Go over the data and work out how many lines include the word "operations". Give that number only.

☆ ☆ ☆ ☆ ☆ ☆ ☆

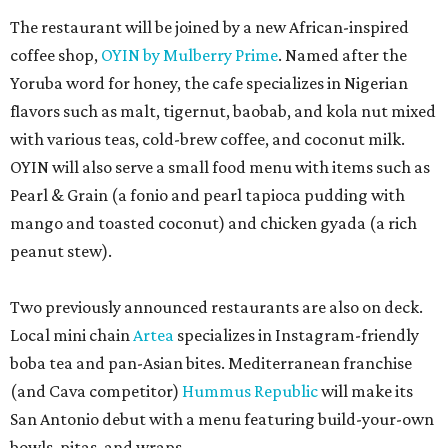
The restaurant will be joined by a new African-inspired
coffee shop,
OYIN by Mulberry Prime
. Named after the
Yoruba word for honey, the cafe specializes in Nigerian
flavors such as malt, tigernut, baobab, and kola nut mixed
with various teas, cold-brew coffee, and coconut milk.
OYIN will also serve a small food menu with items such as
Pearl & Grain (a fonio and pearl tapioca pudding with
mango and toasted coconut) and chicken gyada (a rich
peanut stew).
Two previously announced restaurants are also on deck.
Local mini chain
Artea
specializes in Instagram-friendly
boba tea and pan-Asian bites. Mediterranean franchise
(and Cava competitor)
Hummus Republic
will make its
San Antonio debut with a menu featuring build-your-own
bowls, pitas, and wraps.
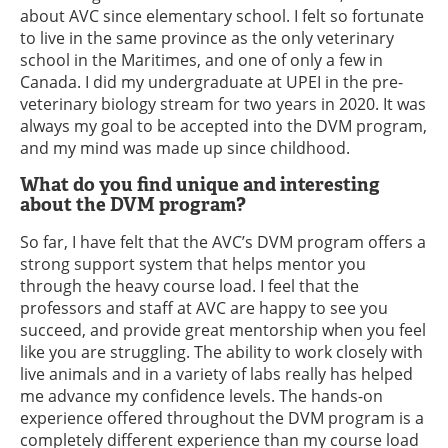
about AVC since elementary school. I felt so fortunate
to live in the same province as the only veterinary
school in the Maritimes, and one of only a few in
Canada. I did my undergraduate at UPEI in the pre-
veterinary biology stream for two years in 2020. It was
always my goal to be accepted into the DVM program,
and my mind was made up since childhood.
What do you find unique and interesting
about the DVM program?
So far, I have felt that the AVC’s DVM program offers a
strong support system that helps mentor you
through the heavy course load. I feel that the
professors and staff at AVC are happy to see you
succeed, and provide great mentorship when you feel
like you are struggling. The ability to work closely with
live animals and in a variety of labs really has helped
me advance my confidence levels. The hands-on
experience offered throughout the DVM program is a
completely different experience than my course load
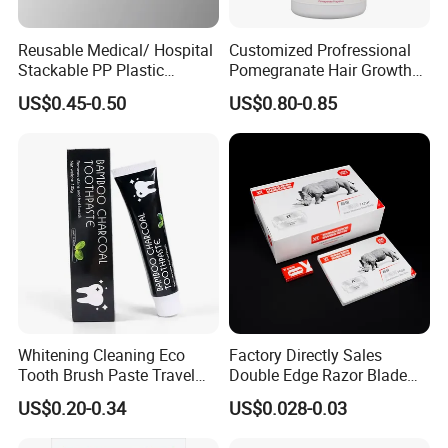
Reusable Medical/ Hospital
Customized Profressional
Stackable PP Plastic
Pomegranate Hair Growth
Bedpan
Keratin Shampoo
US$0.45-0.50
US$0.80-0.85
Whitening Cleaning Eco
Factory Directly Sales
Tooth Brush Paste Travel
Double Edge Razor Blade
Size Cream Charcoal
for Barber Shop Men
US$0.20-0.34
US$0.028-0.03
Toothpaste for Whitening
Shaving
Teeth Deep Cleansing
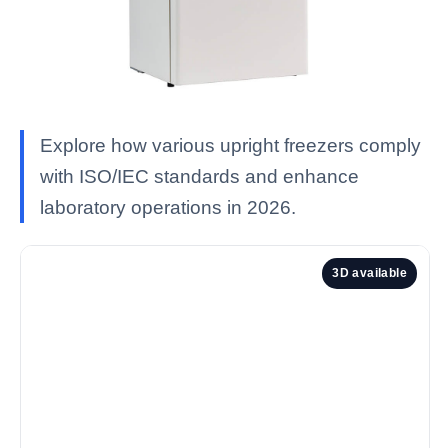
Explore how various upright freezers comply
with ISO/IEC standards and enhance
laboratory operations in 2026.
3D available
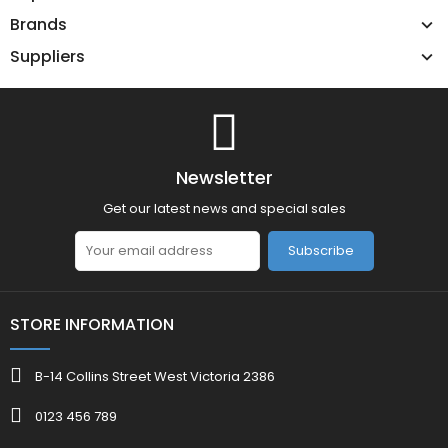
Brands
Suppliers
Newsletter
Get our latest news and special sales
Subscribe
STORE INFORMATION
B-14 Collins Street West Victoria 2386
0123 456 789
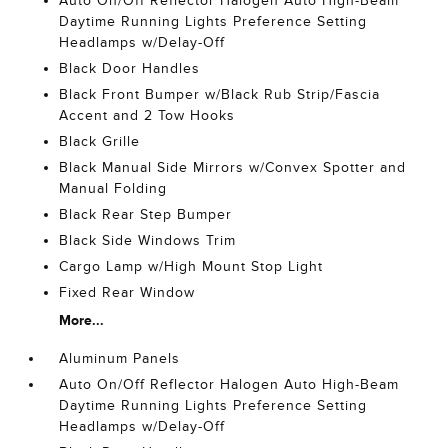
Auto On/Off Reflector Halogen Auto High-Beam
Daytime Running Lights Preference Setting
Headlamps w/Delay-Off
Black Door Handles
Black Front Bumper w/Black Rub Strip/Fascia
Accent and 2 Tow Hooks
Black Grille
Black Manual Side Mirrors w/Convex Spotter and
Manual Folding
Black Rear Step Bumper
Black Side Windows Trim
Cargo Lamp w/High Mount Stop Light
Fixed Rear Window
More...
Aluminum Panels
Auto On/Off Reflector Halogen Auto High-Beam
Daytime Running Lights Preference Setting
Headlamps w/Delay-Off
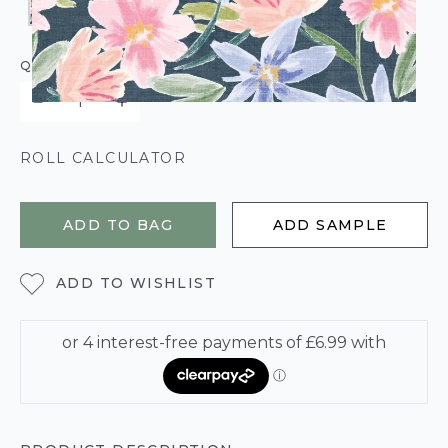
QUANTITY
ROLL CALCULATOR
ADD TO BAG
ADD SAMPLE
ADD TO WISHLIST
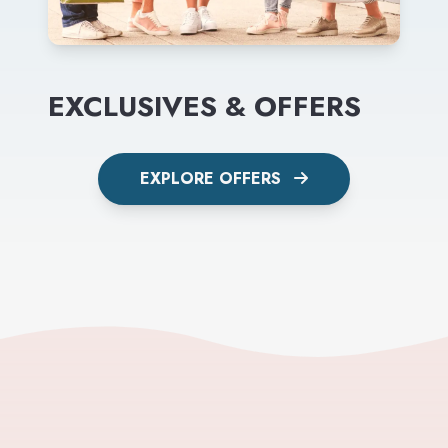
EXCLUSIVES & OFFERS
EXPLORE OFFERS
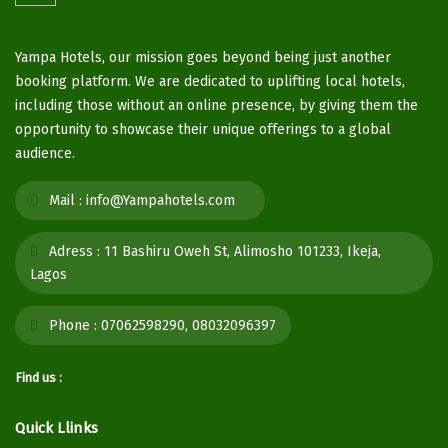
Yampa Hotels, our mission goes beyond being just another
booking platform. We are dedicated to uplifting local hotels,
including those without an online presence, by giving them the
opportunity to showcase their unique offerings to a global
audience.
Mail :
info@Yampahotels.com
Adress :
11 Bashiru Oweh St, Alimosho 101233, Ikeja,
Lagos
Phone :
07062598290, 08032096397
Find us :
Quick Llinks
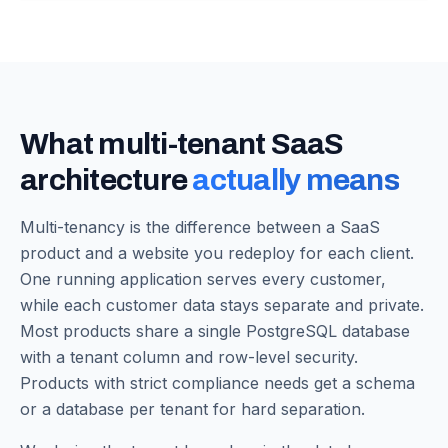
What multi-tenant SaaS
architecture
actually means
Multi-tenancy is the difference between a SaaS
product and a website you redeploy for each client.
One running application serves every customer,
while each customer data stays separate and private.
Most products share a single PostgreSQL database
with a tenant column and row-level security.
Products with strict compliance needs get a schema
or a database per tenant for hard separation.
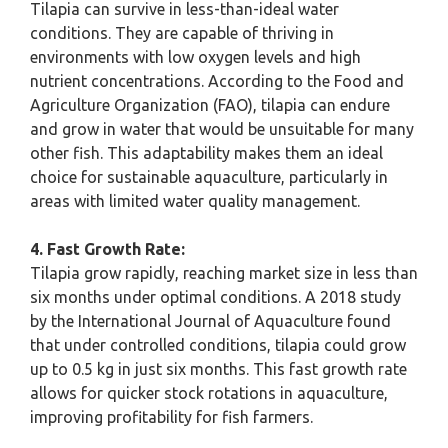
Tilapia can survive in less-than-ideal water
conditions. They are capable of thriving in
environments with low oxygen levels and high
nutrient concentrations. According to the Food and
Agriculture Organization (FAO), tilapia can endure
and grow in water that would be unsuitable for many
other fish. This adaptability makes them an ideal
choice for sustainable aquaculture, particularly in
areas with limited water quality management.
4. Fast Growth Rate:
Tilapia grow rapidly, reaching market size in less than
six months under optimal conditions. A 2018 study
by the International Journal of Aquaculture found
that under controlled conditions, tilapia could grow
up to 0.5 kg in just six months. This fast growth rate
allows for quicker stock rotations in aquaculture,
improving profitability for fish farmers.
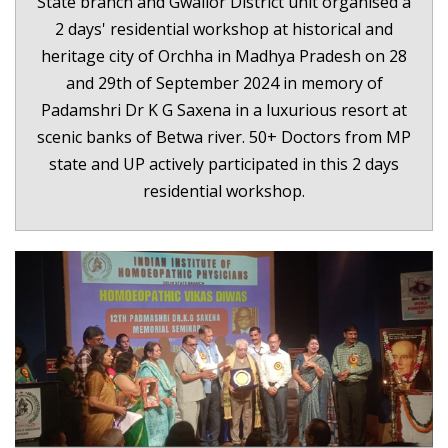
State branch and Gwalior District unit organised a
2 days' residential workshop at historical and
heritage city of Orchha in Madhya Pradesh on 28
and 29th of September 2024 in memory of
Padamshri Dr K G Saxena in a luxurious resort at
scenic banks of Betwa river. 50+ Doctors from MP
state and UP actively participated in this 2 days
residential workshop.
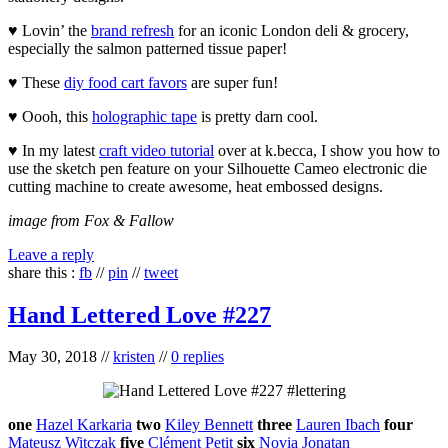
♥ Lovin’ the
brand refresh
for an iconic London deli & grocery,
especially the salmon patterned tissue paper!
♥ These
diy food cart favors
are super fun!
♥ Oooh, this
holographic tape
is pretty darn cool.
♥ In my latest
craft video tutorial
over at k.becca, I show you how to
use the sketch pen feature on your Silhouette Cameo electronic die
cutting machine to create awesome, heat embossed designs.
image from Fox & Fallow
Leave a reply
share this :
fb
//
pin
//
tweet
Hand Lettered Love #227
May 30, 2018
//
kristen
//
0 replies
one
Hazel Karkaria
two
Kiley Bennett
three
Lauren Ibach
four
Mateusz Witczak
five
Clément Petit
six
Novia Jonatan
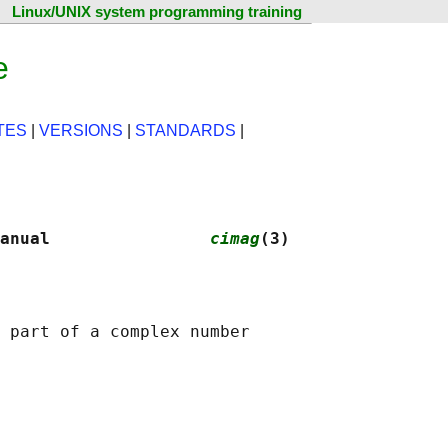
Linux/UNIX system programming training
e
TES
|
VERSIONS
|
STANDARDS
|
anual                
cimag
(3)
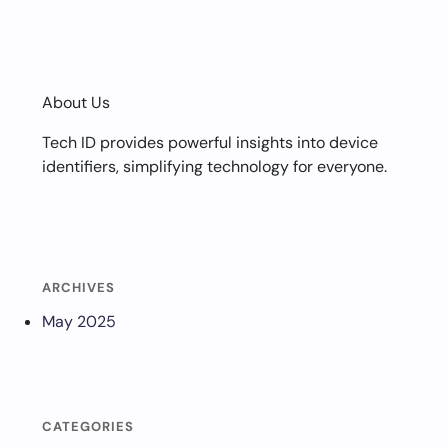
About Us
Tech ID provides powerful insights into device
identifiers, simplifying technology for everyone.
ARCHIVES
May 2025
CATEGORIES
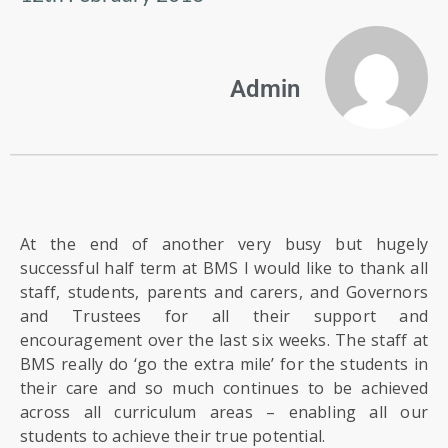
US
PARENTS
Admin
&
CARERS
STUDENTS
SCHOOL
At the end of another very busy but hugely
NEWS
successful half term at BMS I would like to thank all
staff, students, parents and carers, and Governors
and Trustees for all their support and
ADMISSIONS
encouragement over the last six weeks. The staff at
BMS really do ‘go the extra mile’ for the students in
CALENDAR
their care and so much continues to be achieved
across all curriculum areas – enabling all our
students to achieve their true potential.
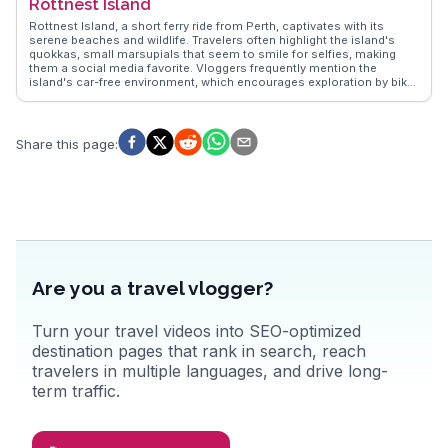
Rottnest Island
capturing the essence of Gold Coast's vibrant nightlife, diverse
dining options, and family-friendly theme parks like Dreamworld and
Rottnest Island, a short ferry ride from Perth, captivates with its
Sea World, making it a versatile destination for all ages.
serene beaches and wildlife. Travelers often highlight the island's
quokkas, small marsupials that seem to smile for selfies, making
them a social media favorite. Vloggers frequently mention the
island's car-free environment, which encourages exploration by bike
or on foot. Snorkeling enthusiasts rave about the vibrant marine life
at The Basin, while history buffs explore the island's military heritage
at Oliver Hill Battery. WanderVlogs showcases real experiences,
offering tips on the best times to visit and where to catch the most
Share this page
:
breathtaking sunsets. The island's laid-back vibe and natural beauty
make it a memorable escape for those seeking tranquility and
adventure.
Are you a travel vlogger?
Turn your travel videos into SEO-optimized
destination pages that rank in search, reach
travelers in multiple languages, and drive long-
term traffic.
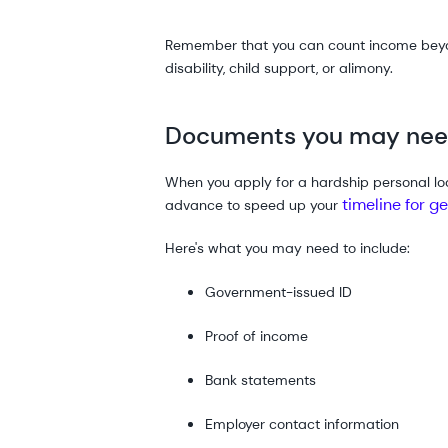
Remember that you can count income beyond
disability, child support, or alimony.
Documents you may nee
When you apply for a hardship personal loa
timeline for g
advance to speed up your
Here's what you may need to include:
Government-issued ID
Proof of income
Bank statements
Employer contact information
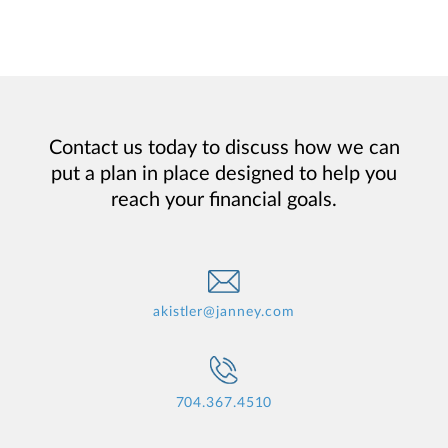
Contact us today to discuss how we can
put a plan in place designed to help you
reach your financial goals.
akistler@janney.com
704.367.4510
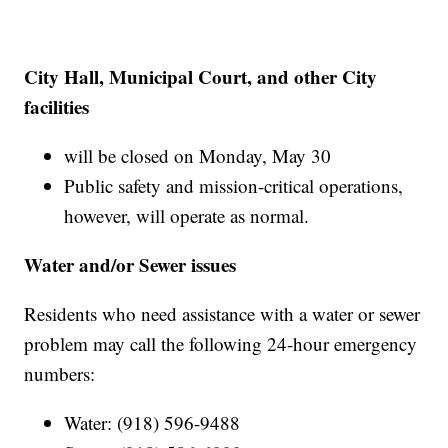
City Hall, Municipal Court, and other City
facilities
will be closed on Monday, May 30
Public safety and mission-critical operations,
however, will operate as normal.
Water and/or Sewer issues
Residents who need assistance with a water or sewer
problem may call the following 24-hour emergency
numbers:
Water: (918) 596-9488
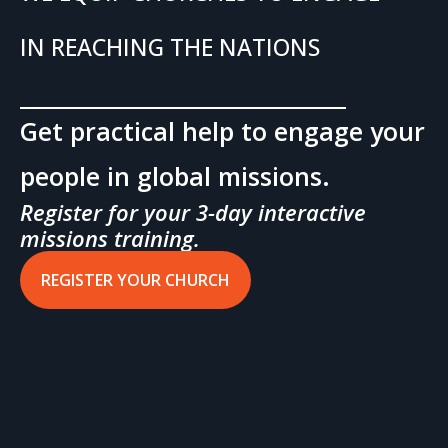
IN REACHING THE NATIONS
Get practical help to engage your
people in global missions.
Register for your 3-day interactive
missions training.
REGISTER YOUR CHURCH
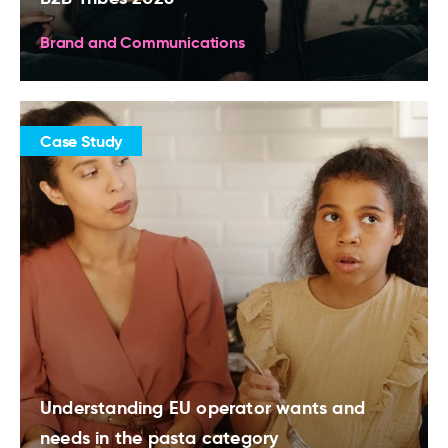
Brand and Communications
Case Study
Understanding EU operator wants and
needs in the pasta category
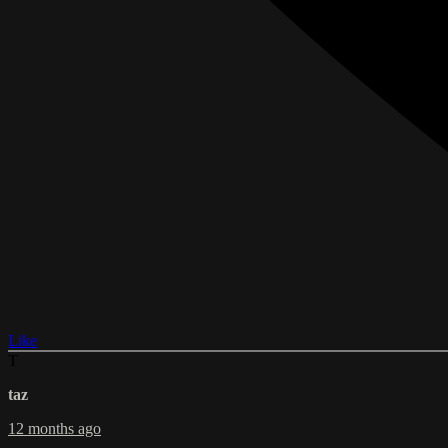
Like
T
taz
12 months ago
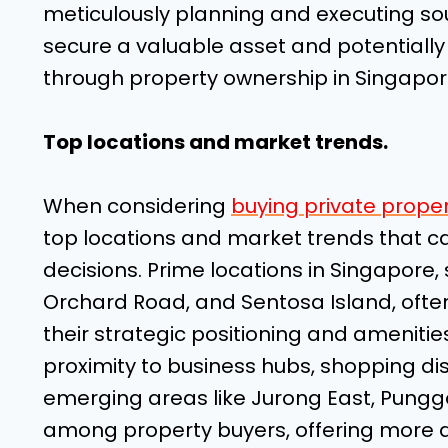
meticulously planning and executing soun
secure a valuable asset and potentially 
through property ownership in Singapor
Top locations and market trends.
When considering
buying private proper
top locations and market trends that ca
decisions. Prime locations in Singapore, 
Orchard Road, and Sentosa Island, oft
their strategic positioning and amenitie
proximity to business hubs, shopping dist
emerging areas like Jurong East, Pungg
among property buyers, offering more a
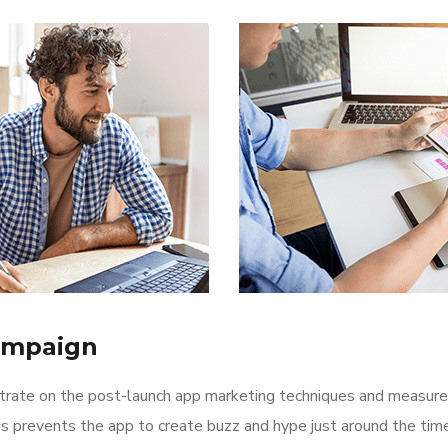
ampaign
ntrate on the post-launch app marketing techniques and measure
is prevents the app to create buzz and hype just around the ti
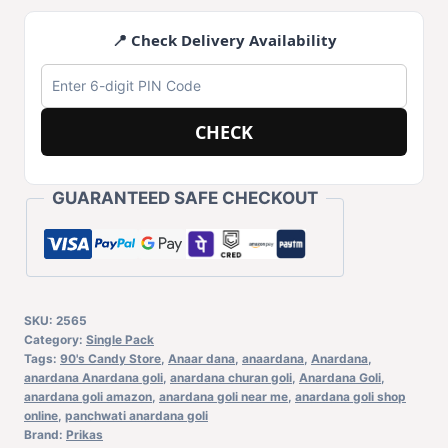
📍 Check Delivery Availability
CHECK
GUARANTEED SAFE CHECKOUT
SKU:
2565
Category:
Single Pack
Tags:
90's Candy Store
,
Anaar dana
,
anaardana
,
Anardana
,
anardana Anardana goli
,
anardana churan goli
,
Anardana Goli
,
anardana goli amazon
,
anardana goli near me
,
anardana goli shop
online
,
panchwati anardana goli
Brand:
Prikas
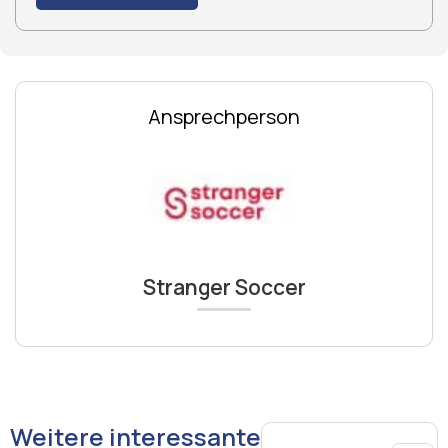
Ansprechperson
Stranger Soccer
Weitere interessante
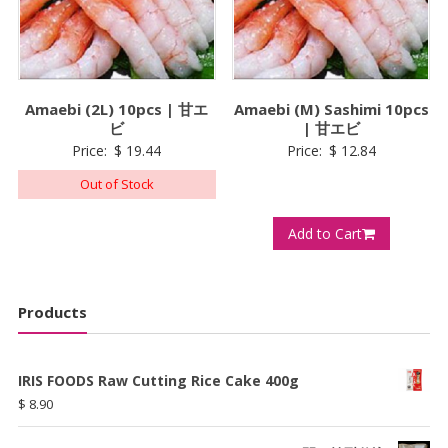
Amaebi (2L) 10pcs | 甘エ
Amaebi (M) Sashimi 10pcs
ビ
| 甘エビ
Price:
$
19.44
Price:
$
12.84
Out of Stock
Add to Cart
Products
IRIS FOODS Raw Cutting Rice Cake 400g
$
8.90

☆ ☆ ☆ ☆ ☆ ☆ ☆

* Exercise response:
2